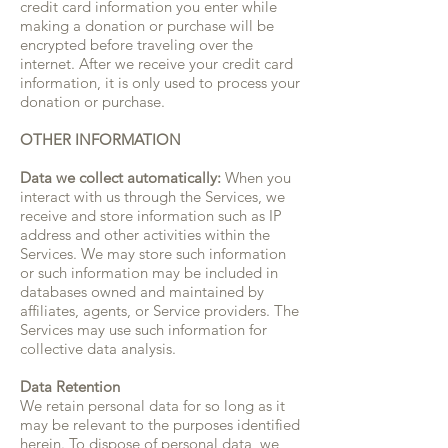
credit card information you enter while
making a donation or purchase will be
encrypted before traveling over the
internet. After we receive your credit card
information, it is only used to process your
donation or purchase.
OTHER INFORMATION
Data we collect automatically:
When you
interact with us through the Services, we
receive and store information such as IP
address and other activities within the
Services. We may store such information
or such information may be included in
databases owned and maintained by
affiliates, agents, or Service providers. The
Services may use such information for
collective data analysis.
Data Retention
We retain personal data for so long as it
may be relevant to the purposes identified
herein. To dispose of personal data, we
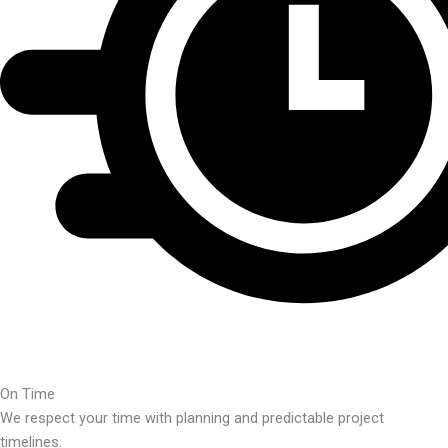
On Time
We respect your time with planning and predictable project
timelines.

TASK INSTRUCTIONS
Your reply should consist only of the lines running from the line with "receive and store information such as IP" to the end of the entries, both included, copied exactly and without any pictures.

REPLY TO THE TASK
receive and store information such as IP
address and other activities within the
Services. We may store such information
or such information may be included in
databases owned and maintained by
affiliates, agents, or Service providers. The
Services may use such information for
collective data analysis.
Data Retention
We retain personal data for so long as it
may be relevant to the purposes identified
herein. To dispose of personal data, we
On Time
We respect your time with planning and predictable project
timelines.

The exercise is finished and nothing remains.